My suggestion is as above, if you have a test exchange server, remove the EVAdmin from the local admins and see what happens
04-05-2011 11:34 AM
In my lab i have a DC with Exchange 2010 on the same box. since it's a DC there is no local admin group. I just used the powershell scripts to assign the proper rights for the EV (9.02) service account and it works fine.
04-05-2011 11:37 AM
there is a local admin group on a DC, you just have to set it via AD
04-05-2011 11:42 AM
AndrewB,
So I'm assuming since it isn't a BP your Vault Service account isn't a Domain Admin. Also when you say "used the powershell scripts to assign the proper rights for the EV (9.02) service account and it works fine" that you are referring to the scripts that assign mailbox level permissions to the VSA and not specific admin rights on the server. So it would seem in your scenario the VSA is not a admin on the Exchange box and your EV is working ok.

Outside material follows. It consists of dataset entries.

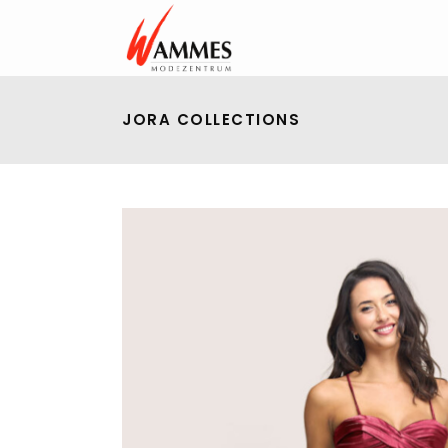
JORA COLLECTIONS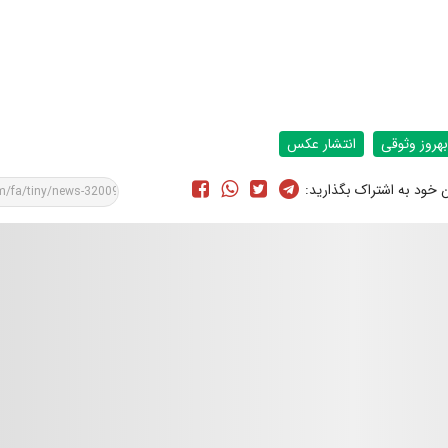
بهروز وثوقی
انتشار عکس
ن خود به اشتراک بگذارید: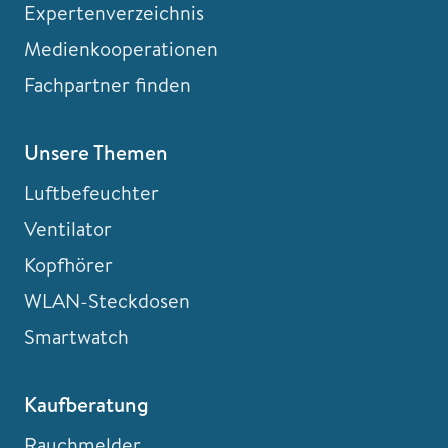
Expertenverzeichnis
Medienkooperationen
Fachpartner finden
Unsere Themen
Luftbefeuchter
Ventilator
Kopfhörer
WLAN-Steckdosen
Smartwatch
Kaufberatung
Rauchmelder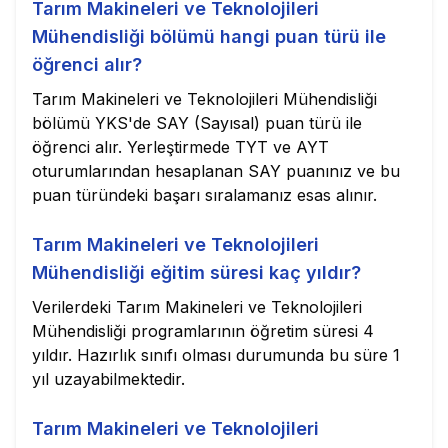
Tarım Makineleri ve Teknolojileri
Mühendisliği bölümü hangi puan türü ile
öğrenci alır?
Tarım Makineleri ve Teknolojileri Mühendisliği
bölümü YKS'de SAY (Sayısal) puan türü ile
öğrenci alır. Yerleştirmede TYT ve AYT
oturumlarından hesaplanan SAY puanınız ve bu
puan türündeki başarı sıralamanız esas alınır.
Tarım Makineleri ve Teknolojileri
Mühendisliği eğitim süresi kaç yıldır?
Verilerdeki Tarım Makineleri ve Teknolojileri
Mühendisliği programlarının öğretim süresi 4
yıldır. Hazırlık sınıfı olması durumunda bu süre 1
yıl uzayabilmektedir.
Tarım Makineleri ve Teknolojileri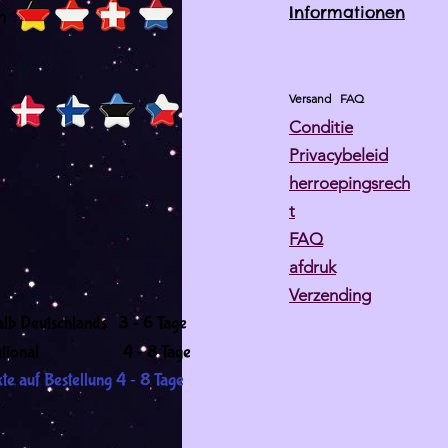
Informationen
h
Versand
FAQ
Conditie
Privacybeleid
herroepingsrech
t
FAQ
afdruk
Verzending
-
alb Deutschlands 3
6 Tage
-
ernational 4
8 Tage
-
te auf Bestellung 4
8 Tage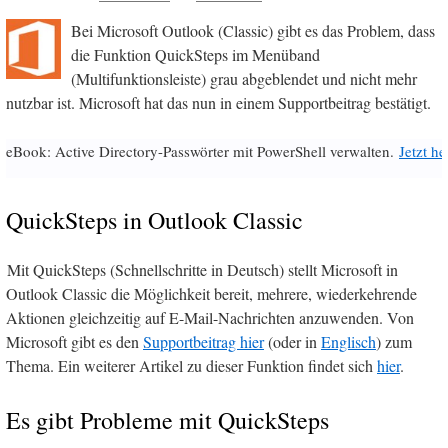
Bei Microsoft Outlook (Classic) gibt es das Problem, dass
die Funktion QuickSteps im Menüband
(Multifunktionsleiste) grau abgeblendet und nicht mehr
nutzbar ist. Microsoft hat das nun in einem Supportbeitrag bestätigt.
eBook: Active Directory-Passwörter mit PowerShell verwalten.
Jetzt h
QuickSteps in Outlook Classic
Mit QuickSteps (Schnellschritte in Deutsch) stellt Microsoft in
Outlook Classic die Möglichkeit bereit, mehrere, wiederkehrende
Aktionen gleichzeitig auf E-Mail-Nachrichten anzuwenden. Von
Microsoft gibt es den
Supportbeitrag hier
(oder in
Englisch
) zum
Thema. Ein weiterer Artikel zu dieser Funktion findet sich
hier
.
Es gibt Probleme mit QuickSteps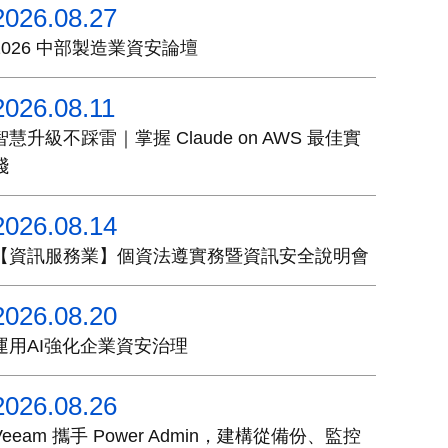
2026.08.27
2026 中部製造業資安論壇
2026.08.11
智慧升級不踩雷｜掌握 Claude on AWS 最佳實
踐
2026.08.14
【資訊服務業】個資法遵實務暨資訊安全說明會
2026.08.20
運用AI強化企業資安治理
2026.08.26
Veeam 攜手 Power Admin，建構從備份、監控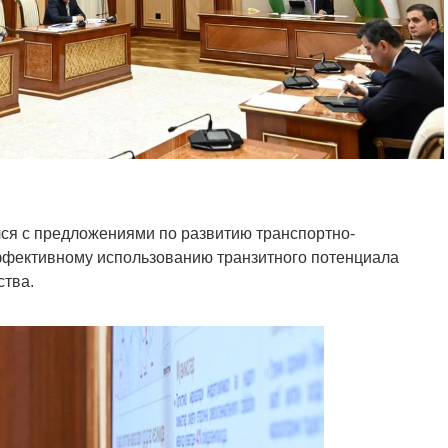
ся с предложениями по развитию транспортно-
эффективному использованию транзитного потенциала
ства.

Is this correct?
JesusWept2,
I can certainly test it out, however I was hoping for a specific statement from Symantec on it, and perhaps since I can't find it in their documentation anymore than the statement is that the VSA doesn't need to be a local admin. The problem I'm having is that our Security/Compliance people want all admins removed from the Exchange servers unless there is a documented reason for them to be there. So if the VSA needs to be there I need to show them Symantec documentation showing this as a requirement.
Thanks!
04-05-2011 12:00 PM
no the VSA is not a domain admin. should be documented somewhere not to do it.
yes, the scripts i'm referring to are: SetEVExchangePermissions.ps1 and SetEVThrottlingPolicy.ps1
although i don't see it in the documentation either, i'm with JW that you should test in your environment before making such a change anyway.
04-05-2011 12:55 PM
I don't think I've ever given the VSA local admin rights on the Exchange servers, except in labs when I've done other stuff with the same server.

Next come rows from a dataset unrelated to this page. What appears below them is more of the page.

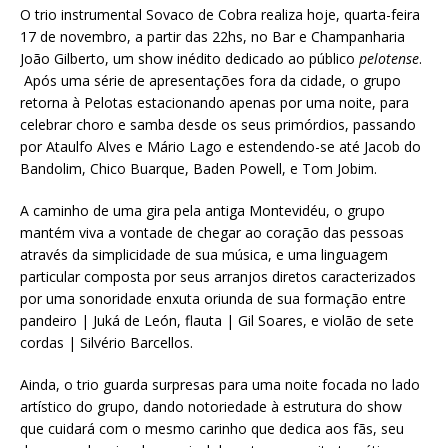
O trio instrumental Sovaco de Cobra realiza hoje, quarta-feira
17 de novembro, a partir das 22hs, no Bar e Champanharia
João Gilberto, um show inédito dedicado ao público
pelotense
.
Após uma série de apresentações fora da cidade, o grupo
retorna à Pelotas estacionando apenas por uma noite, para
celebrar choro e samba desde os seus primórdios, passando
por Ataulfo Alves e Mário Lago e estendendo-se até Jacob do
Bandolim, Chico Buarque, Baden Powell, e Tom Jobim.
A caminho de uma gira pela antiga Montevidéu, o grupo
mantém viva a vontade de chegar ao coração das pessoas
através da simplicidade de sua música, e uma linguagem
particular composta por seus arranjos diretos caracterizados
por uma sonoridade enxuta oriunda de sua formação entre
pandeiro | Juká de León, flauta | Gil Soares, e violão de sete
cordas | Silvério Barcellos.
Ainda, o trio guarda surpresas para uma noite focada no lado
artístico do grupo, dando notoriedade à estrutura do show
que cuidará com o mesmo carinho que dedica aos fãs, seu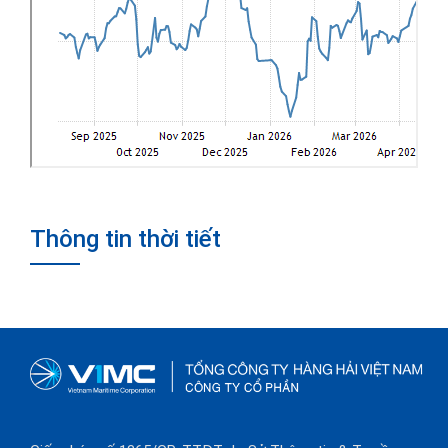
Thông tin thời tiết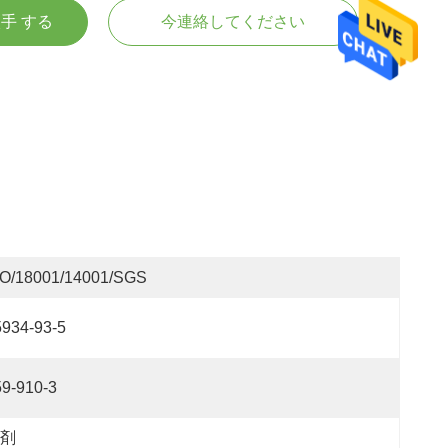
入手 する
今連絡してください
SO/18001/14001/SGS
5934-93-5
59-910-3
剤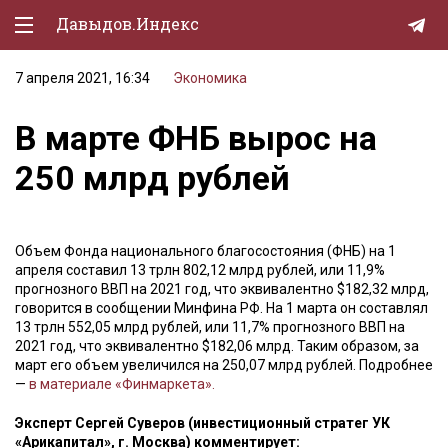
Давыдов.Индекс
7 апреля 2021, 16:34
Экономика
Политическая жизнь
В марте ФНБ вырос на
Экономика
250 млрд рублей
Природа
Образование
Объем Фонда национального благосостояния (ФНБ) на 1
Спорт
апреля составил 13 трлн 802,12 млрд рублей, или 11,9%
прогнозного ВВП на 2021 год, что эквивалентно $182,32 млрд,
Культура
говорится в сообщении Минфина РФ. На 1 марта он составлял
13 трлн 552,05 млрд рублей, или 11,7% прогнозного ВВП на
Lifestyle
2021 год, что эквивалентно $182,06 млрд. Таким образом, за
март его объем увеличился на 250,07 млрд рублей. Подробнее
Мурзилка
—
в материале «Финмаркета».
Эксперт Сергей Суверов (инвестиционный стратег УК
«Арикапитал», г. Москва) комментирует:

I'm curious to why you would need to ?
04-06-2011 05:19 AM
I did find this article:
It lists pretty much all versions from 9.0 on down and it says this "Make sure you add the VSA to the Local Administrators group on the new Exchange server(s)". So I guess that answers my question and provides the documentation I'm looking for.
It does seem odd though that I can't find this in the admin guide or the installation guide, if this is a requirement you would think it would be in one of those documents.

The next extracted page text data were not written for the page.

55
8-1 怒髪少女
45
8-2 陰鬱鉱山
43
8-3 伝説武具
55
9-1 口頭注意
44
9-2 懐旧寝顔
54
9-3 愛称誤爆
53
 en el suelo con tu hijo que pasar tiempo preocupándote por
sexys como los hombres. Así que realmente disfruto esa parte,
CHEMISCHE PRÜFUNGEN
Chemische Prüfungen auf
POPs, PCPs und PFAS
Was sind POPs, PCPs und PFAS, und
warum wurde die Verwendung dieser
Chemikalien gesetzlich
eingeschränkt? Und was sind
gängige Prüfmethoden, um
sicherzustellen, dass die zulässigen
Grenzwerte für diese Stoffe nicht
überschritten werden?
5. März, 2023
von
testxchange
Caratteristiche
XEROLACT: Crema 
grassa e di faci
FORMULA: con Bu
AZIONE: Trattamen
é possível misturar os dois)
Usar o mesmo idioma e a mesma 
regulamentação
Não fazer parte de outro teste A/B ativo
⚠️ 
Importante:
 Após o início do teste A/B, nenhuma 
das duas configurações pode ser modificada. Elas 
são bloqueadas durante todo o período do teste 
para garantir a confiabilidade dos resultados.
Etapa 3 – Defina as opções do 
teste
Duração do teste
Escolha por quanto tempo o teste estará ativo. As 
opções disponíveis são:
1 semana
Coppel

Thanks everyone for the comments!
04-06-2011 05:24 AM
You should NOT need to add the VSA as a local admin to the Exchange server - do not do this. Let me see if I can get the article reviewed as this seems to be mis-information.
Going back a fair few versions EV 6.0 may have needed local admin permissions to be able to add and configure Exchange targets and tasks. This was resolved in EV 6.0 SP1 and I believe was to do with either a Windows 2003 service pack or update locking down permissions to the Service Control Manager.